• ACTION ITEM
Your reply should hold every record exactly as given, with no pictures in it.

________________________________________

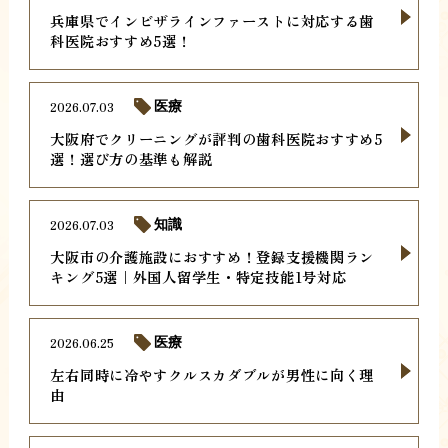
兵庫県でインビザラインファーストに対応する歯
科医院おすすめ5選！
2026.07.03
医療
大阪府でクリーニングが評判の歯科医院おすすめ5
選！選び方の基準も解説
2026.07.03
知識
大阪市の介護施設におすすめ！登録支援機関ラン
キング5選｜外国人留学生・特定技能1号対応
2026.06.25
医療
左右同時に冷やすクルスカダブルが男性に向く理
由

________________________________________

• ANSWER FOR THE TASK
兵庫県でインビザラインファーストに対応する歯
科医院おすすめ5選！
2026.07.03
医療
大阪府でクリーニングが評判の歯科医院おすすめ5
選！選び方の基準も解説
2026.07.03
知識
大阪市の介護施設におすすめ！登録支援機関ラン
キング5選｜外国人留学生・特定技能1号対応
2026.06.25
医療
左右同時に冷やすクルスカダブルが男性に向く理
由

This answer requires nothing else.